Extracted page text data
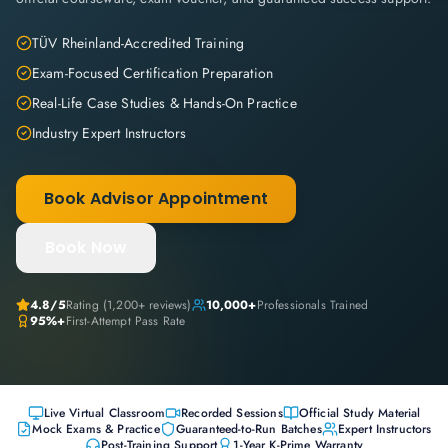
TÜV Rheinland-Accredited Training
Exam-Focused Certification Preparation
Real-Life Case Studies & Hands-On Practice
Industry Expert Instructors
Book Advisor Appointment
Book Now
4.8
/5
Rating (
1,200+
reviews)
10,000+
Professionals Trained
95%+
First-Attempt Pass Rate
Live Virtual Classroom
Recorded Sessions
Official Study Material
Mock Exams & Practice
Guaranteed-to-Run Batches
Expert Instructors
Post-Training Support
1-Year K-Prime Warranty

### Exercise:
Every line in the data above needs to be given again exactly, pictures aside.

### Finished task:
TÜV Rheinland-Accredited Training
Exam-Focused Certification Preparation
Real-Life Case Studies & Hands-On Practice
Industry Expert Instructors
Book Advisor Appointment
Book Now
4.8
/5
Rating (
1,200+
reviews)
10,000+
Professionals Trained
95%+
First-Attempt Pass Rate
Live Virtual Classroom
Recorded Sessions
Official Study Material
Mock Exams & Practice
Guaranteed-to-Run Batches
Expert Instructors
Post-Training Support
1-Year K-Prime Warranty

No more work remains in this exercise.